Em 3 de julho de 2016, desembarcou na cidade de Manchester um técnico com muita bagagem, bastante aprendizado e muita história pra contar. Acabara de chegar na badalada Premier League com a sensação de que novos desafios estavam por vir, e eles vieram.

A Premier League era diferente de qualquer coisa que Pep tinha presenciado até então, uma cultura de um jogo mais físico e pegado ao invés de veloz e bem jogado. Guardiola tinha absorvido muitas coisas ao longo dos anos, porém mesmo para um técnico rico de ideias como ele, nunca é tarde para aprender mais.

No seu primeiro ano o catalão teve bastante dificuldade, a adaptação foi difícil, impor seu modelo de jogo novamente não foi uma tarefa das mais fáceis, mesmo assim, podemos dizer que o City ganhou como um presente a versão mais completa do ex-treinador do Bayern.

Guardiola trouxe a Manchester a posse de bola e magia do Barcelona, a verticalidade e versatilidade que conquistou no Bayern, junto com isso as frustrações, que não foram poucas, mas que sempre serviram de lição para torná-lo melhor em diversos aspectos.

Em sua primeira temporada nos Citzens pode detectar exatamente qual a característica de elenco seria necessária para implantar o seu modelo de jogo, tratou de buscar laterais mais físicos, pontas agudos e versáteis além de zagueiros ágeis e técnicos.

Pegaremos como base para análise o time que bateu praticamente todos os recordes possíveis em uma edição de Premier League, a equipe da temporada 2017–18. Uma equipe que contava com um jogo com os pés de Ederson, a combatividade de Laporte, a força explosão de Walker, a imposição física de Fernandinho, o controle de David Silva, a genialidade de Kevin De Bruyne, a capacidade do improviso de Sané, a velocidade de Sterling e o poder de conclusão de Kun Aguero.
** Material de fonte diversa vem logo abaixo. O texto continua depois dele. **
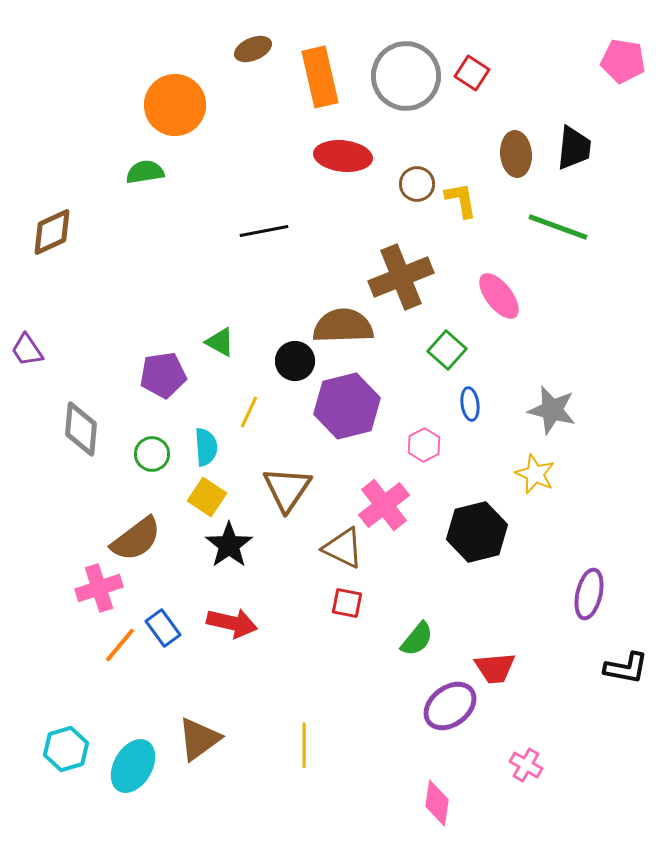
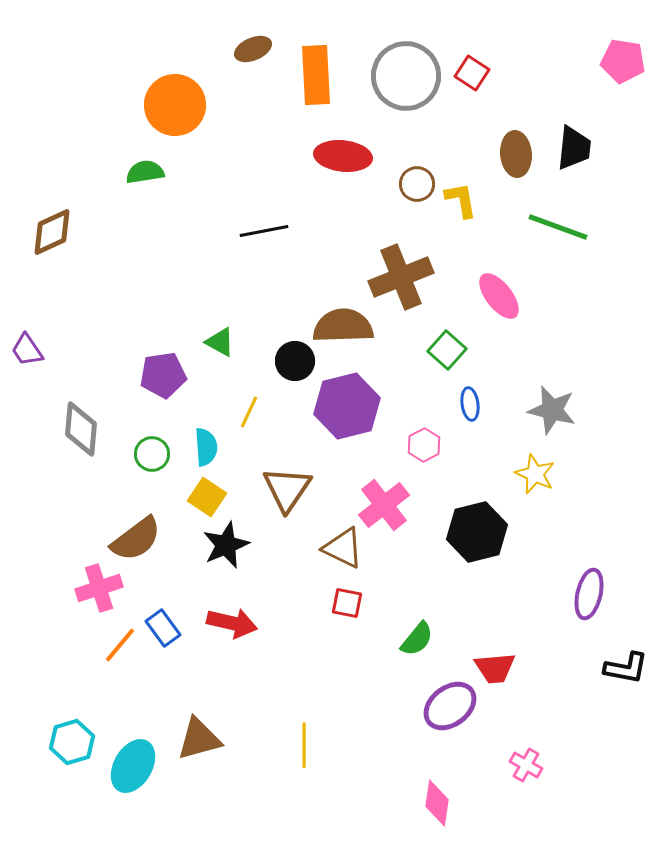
orange rectangle at (320, 77): moved 4 px left, 2 px up; rotated 10 degrees clockwise
black star at (229, 545): moved 3 px left; rotated 12 degrees clockwise
brown triangle at (199, 739): rotated 21 degrees clockwise
cyan hexagon at (66, 749): moved 6 px right, 7 px up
O City tinha como esquema base um 4–3–3, que em sua organização ofensiva variava para um 3–2–4–1, para defender utilizava um 4–1–4–1 e para iniciação jogadas um 3–4–3. Equipe com um vasto repertório de tático, o que possibilitava criar e concluir com precisão tanto pela faixa central quanto pelos corredores.

  • Esquema base:

 

  • Posicionamento para organização ofensiva:
  • Posicionamento para organização defensiva:
  • Posicionamento para iniciação de jogadas:

 

Podemos dizer que esse time não é tão brilhante e encantador como foi o do Barcelona, mas com certeza é o mais completo e letal. Time que sabe tratar bem a bola, se impor fisicamente quando preciso, que atrai o adversário para achar campo livre e avançar com rapidez além de se defender de uma forma muito sólida.

Abaixo vai alguma das mecânicas de jogo dessa equipe que significa o estágio mais evolutivo do modelo de jogo de Pep Guardiola:

  • Atrair o adversário para um lado do campo, em seguida tirar a bola da pressão acionando o corredor oposto para criar um 1×1.
  • Usar os pontas abertos colados na linha lateral para gerar amplitude e assim abrir espaços pela zona central facilitando as infiltrações de meias e atacantes.
  • Atrair o adversário para subir a marcação, em seguida tirar a bola da pressão e iniciar uma transição rápida pelo espaço gerado através da troca de passes ou de lançamentos longos:

 

  • Usar a ultrapassagem dos extremos junto aos passes em profundidade dos meias possibilitando o cruzamento para os homens que chegarão de trás atacando a área:

 

O texto trouxe o mesmo modelo de jogo em diferentes contextos, modelo de um dos melhores técnicos da atualidade, tudo isso com a intenção de mostrar que até os mais vencedores tendem a se moldar diante das diversidades para se manter no topo do futebol. Diante disso podemos concluir e justificar o quanto é importante o processo de modelação independente da forma que se propõe a jogar. Questionamentos são necessários, principalmente quando eles são para si mesmo, diante da diversidade de ideais a modelação se torna o grande encaixe para unir o máximo de variáveis possíveis dentro de uma organização para assim obter resultados esperados dentro das 4 linhas.

5 comentários sobre “Guardiola e suas modelações

  1. Parabéns pelo texto, mas gostaria de assinalar que a escrita está recheada de erros de português e isso pode tirar um pouco o prazer da leitura.

    Exemplos:

    “pois” no sentido de “colocou em prática”;
    “se entitula” ao invés de “se intitula”;
    falta de crases e falta de uso de vírgulas.

    No mais, parabéns pelo trabalho e ótimo texto.